Although residents of Sekondi-Takoradi feel very sad about the untimely death of President JEA Mills and have greatly mourned him, they have resolved never to translate their grief and sorrows into sympathy votes for the ruling National Democratic Congress in the December 7 general elections.
A cross-section of the people who have been phoning-in into local radio programmes since the demise of the deceased tax and law professor say there is no way that this sad and sudden incident would alter their avowed decision to vote for the New Patriotic Party and its flag bearer, Nana Addo Dankwa Akufo-Addo.

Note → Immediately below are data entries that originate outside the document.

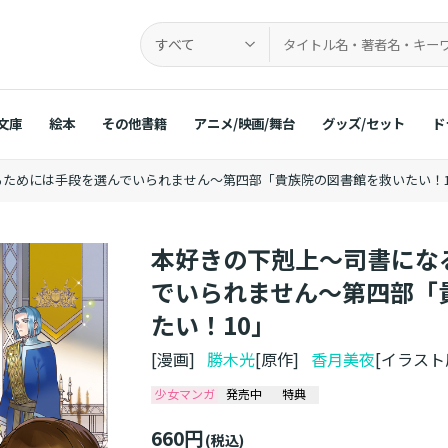
すべて
文庫
絵本
その他書籍
アニメ/映画/舞台
グッズ/セット
ド
ためには手段を選んでいられません～第四部「貴族院の図書館を救いたい！1
本好きの下剋上～司書にな
でいられません～第四部「
たい！10」
[漫画]
勝木光
[原作]
香月美夜
[イラス
少女マンガ
発売中
特典
660円
(税込)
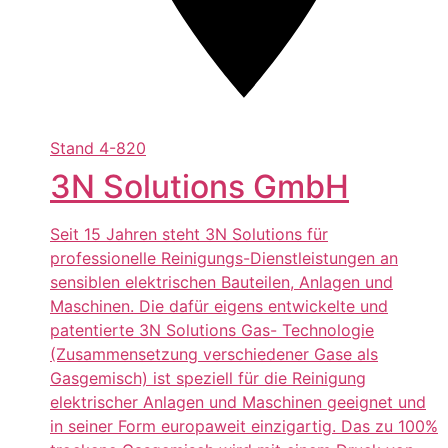
Stand
4-820
3N Solutions GmbH
Seit 15 Jahren steht 3N Solutions für
professionelle Reinigungs-Dienstleistungen an
sensiblen elektrischen Bauteilen, Anlagen und
Maschinen. Die dafür eigens entwickelte und
patentierte 3N Solutions Gas- Technologie
(Zusammensetzung verschiedener Gase als
Gasgemisch) ist speziell für die Reinigung
elektrischer Anlagen und Maschinen geeignet und
in seiner Form europaweit einzigartig. Das zu 100%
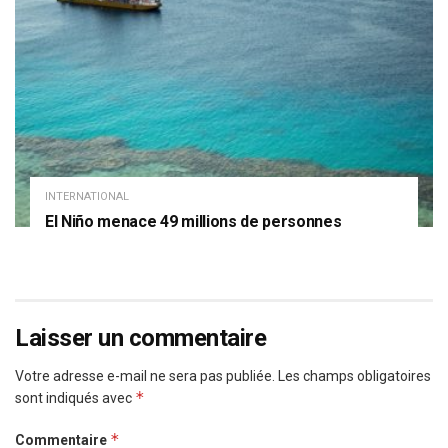
INTERNATIONAL
El Niño menace 49 millions de personnes
Laisser un commentaire
Votre adresse e-mail ne sera pas publiée.
Les champs obligatoires
*
sont indiqués avec
*
Commentaire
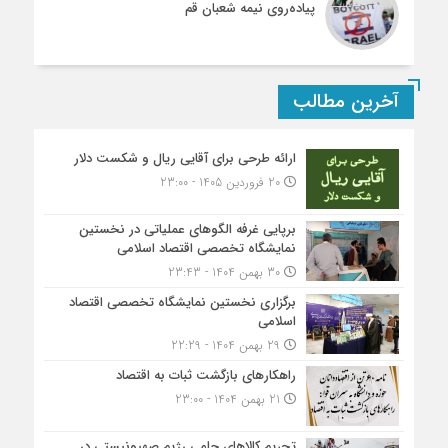
پیاده‌روی نیمه شعبان قم
آخرین مطالب
ارائه طرحی برای آقایی ریال و شکست دلار
20 فروردین 1405 - 23:00
برپایی غرفه الگوهای عملیاتی در نخستین
نمایشگاه تخصصی اقتصاد اسلامی
30 بهمن 1404 - 23:43
برگزاری نخستین نمایشگاه تخصصی اقتصاد
اسلامی
29 بهمن 1404 - 22:29
راهکارهای بازگشت ثبات به اقتصاد
21 بهمن 1404 - 23:00
تحریم کالاهای حامی رژیم صهیونیستی در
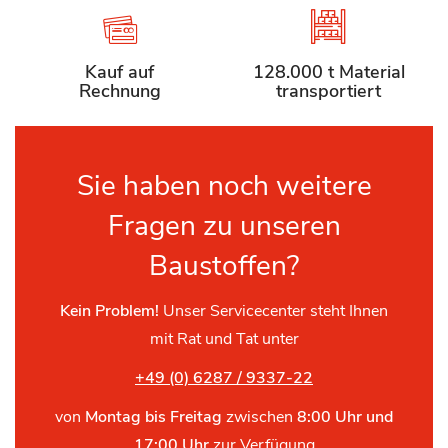
Kauf auf
128.000 t Material
Rechnung
transportiert
Sie haben noch weitere
Fragen zu unseren
Baustoffen?
Kein Problem!
Unser Servicecenter steht Ihnen
mit Rat und Tat unter
+49 (0) 6287 / 9337-22
von
Montag bis Freitag
zwischen
8:00 Uhr und
17:00 Uhr
zur Verfügung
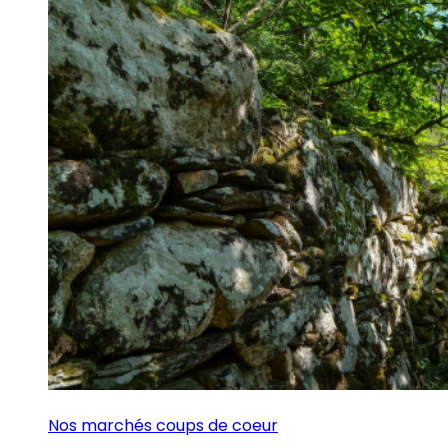
Nos marchés coups de coeur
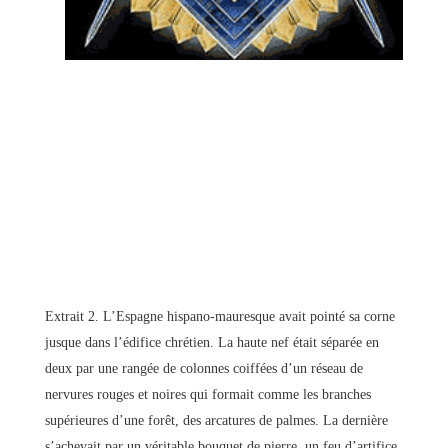
Extrait 2. L’Espagne hispano-mauresque avait pointé sa corne
jusque dans l’édifice chrétien. La haute nef était séparée en
deux par une rangée de colonnes coiffées d’un réseau de
nervures rouges et noires qui formait comme les branches
supérieures d’une forêt, des arcatures de palmes. La dernière
s’achevait par un véritable bouquet de pierre, un feu d’artifice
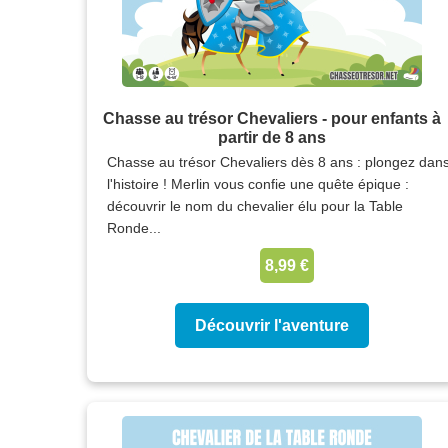
Chasse au trésor Chevaliers - pour enfants à
partir de 8 ans
Chasse au trésor Chevaliers dès 8 ans : plongez dan
l'histoire ! Merlin vous confie une quête épique :
découvrir le nom du chevalier élu pour la Table
Ronde...
8,99 €
Découvrir l'aventure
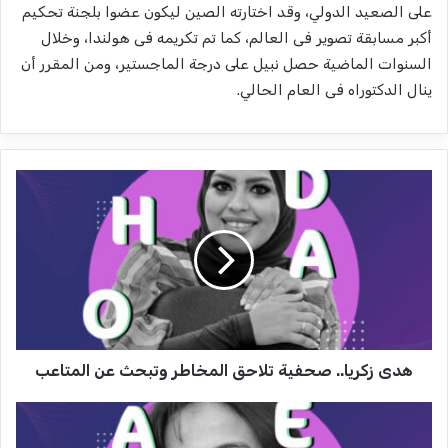
على الصعيد الدولي، وقد اختارته الصين ليكون عضوا بلجنة تحكيم
أكبر مسابقة تصوير فى العالم، كما تم تكريمه فى هولندا، وخلال
السنوات الماضية حصل نبيل على درجة الماجستير، ومن المقرر أن
ينال الدكتوراه فى العام الحالي.
ه
د
ى
ز
ك
ر
ي
ا
.
هدى زكريا.. صحفية تلاحق المخاطر وتبحث عن المتاعب
.
ص
ح
ع
ف
ب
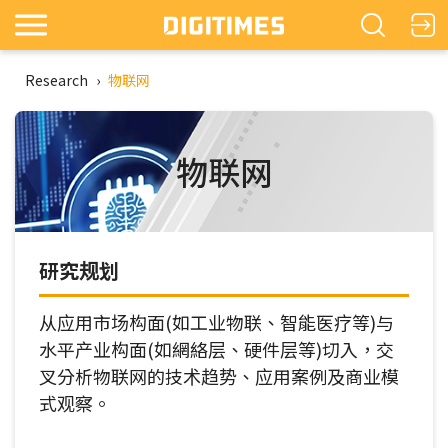
Research
›
物联网
物联网
研究规划
从应用市场构面(如工业物联、智能医疗等)与
水平产业构面(如網絡层、硬件层等)切入，交
叉分析物联网的技术趋势、应用案例及商业模
式观察。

The ruling National Democratic congress, they say, would therefore be highly disappointed if it expects President Mills’ death to fetch them any sympathy votes in Sekondi-Takoradi area.
This outburst put to rest speculations in the metropolis that, moved by President Mills’ death, the residents would have sympathy for his party and retain it in power during the polls.
The callers maintain they are still very angry with the ruling NDC for mismanaging the Ghanaian economy and would therefore show the late former President’s party the exit come December.
They contend that President Mills’ death has not in any way changed the fortunes of the country and that Ghana remains the same since that black Tuesday. To them, high cost of living, exorbitant school fees, near collapse of the National Health Insurance Scheme and payment of huge and unrealistic judgement debts which President Mills presided over, still stare Ghanaians in the face.
Consequently, the people say they do not see the sense and wisdom in retaining this ‘incompetent government’ in power, stressing that there is absolutely nothing that the newly sworn -in president, John Dramani Mahama, and his vice, Paa Kwesi Bekoe Ammissah-Arthur, could do overnight to reverse the mess that Ghana has found itself in the last three and a half years.
They say the country’s custom and traditions forbid making unpalatable comments about the dead and would therefore not be too hard on the deceased president.
Some of the angry callers, who continue to express disgust at the ‘deceptive nature’ of President Mahama, entertain fears that he may run the nation on the altar of lies and unfulfilled promises.
It may be recalled that during the 2008 electioneering campaign, President Mahama, as the then presidential running mate, promised the chiefs and people of the Western Region that an NDC government would put aside ten percent of the oil revenue for development of the region. He, however, denied ever making that promise when the people started agitating for that fund.